Он нарочито расхохотался, и мне пришлось с величайшим неудовольствием созерцать огрызки испорченных зубов у него во рту. Потом визгливым голосом несколько раз повторил ту же цифру и наконец заявил:

– Ты с ума сошел.

– Названную цифру я считаю вашим первым словом после последнего, сказанного ранее. Но вам и ее придется пересмотреть.

– Послушай-ка, малец, это ведь первая сделка, которую ты заключаешь.

– Ну, и что с того? – отвечал я. – Отнеситесь с уважением к дебюту нового таланта! Не отталкивайте его от себя нелепой скаредностью, а, напротив, постарайтесь привлечь его широтой, подумайте о том, сколько раз еще он сможет быть вам полезен, этот человек, которого вы отсылаете к другим скупщикам, более прозорливым.

Он смотрел на меня, опешив, и, без сомнения, взвешивал в своем закоснелом сердце слова, которые я сказал ему. Я поспешил воспользоваться минутой и добавил:

– Какой нам смысл, господин Жан-Пьер, спорить и заниматься торгом и переторжкой. Надо набраться терпения и оценить эту коллекцию в целом.

– Что ж, я не прочь, – ответил он. – Давайте произведем подсчет.

Но тут я допустил грубейшую ошибку. Разумеется, при оптовой цене я бы тоже никогда не выторговал у него девяти тысяч франков, но борьба за оценку каждой вещи в отдельности, которая началась, покуда мы сидели за столом и часовщик записывал в блокнот свои гнусные расчеты, принудила меня к излишней уступчивости. Продолжалась эта история долго, не менее сорока пяти минут. Меж тем в лавке зазвенел колокольчик, и Жан-Пьер пошел отворять, шепотом приказав мне:

– Сиди и не дыши!

Он скоро пришел обратно, и торг продолжался. Цену за бриллиантовую цепочку я довел до двух тысяч франков, но если это и была победа, то, безусловно, единственная. Тщетно призывал я небеса в свидетели удивительной красоты топазового ожерелья, ценности сапфира, украшавшего собой аграф, белой жемчужины из браслета, рубина и дымчатого жемчуга. За кольца мы сошлись на полутора тысячах. Все остальное, исключая цепочки, после долгой борьбы было оценено не ниже пятидесяти и не выше трехсот франков.

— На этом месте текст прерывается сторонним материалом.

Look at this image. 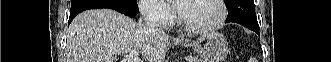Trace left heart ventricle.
I'll use <instances>...</instances> for the list:
<instances>
[{
  "label": "left heart ventricle",
  "mask_w": 331,
  "mask_h": 62,
  "mask_svg": "<svg viewBox=\"0 0 331 62\" xmlns=\"http://www.w3.org/2000/svg\"><path fill=\"white\" fill-rule=\"evenodd\" d=\"M180 13L188 24L202 26L216 21L220 10L214 0H190L181 2Z\"/></svg>",
  "instance_id": "left-heart-ventricle-1"
}]
</instances>
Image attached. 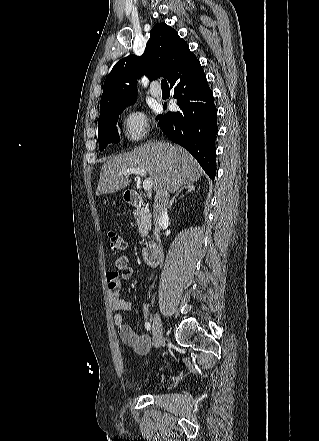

Общая сумма составила четыре тысячи четыреста пятьдесят франков, и этот мошенник еще ужасался и уверял, что теперь пойдет по миру он и вся его семья. Вдобавок он еще объявил, что если так, то серебряные часы, которые я покупаю, будут стоить не двадцать пять, а пятьдесят франков, то есть столько, сколько он собирался заплатить за прелестную брошку-корзиночку. По такому счету мне причиталось четыре тысячи четыреста франков. «А Станко? » – подумал я. Мой доход был обременен большим долгом. И тем не менее мне оставалось только произнести свое «entendu»[51]. Жан-Пьер отпер железный сейф, под моим скорбным прощальным взглядом упрятал туда свою добычу и выложил на стол кредитные билеты – четыре тысячных и четыре сотенных.

Я покачал головой.

– Не будете ли вы добры дать мне купюры помельче, – сказал я, пододвигая к нему тысячные кредитки.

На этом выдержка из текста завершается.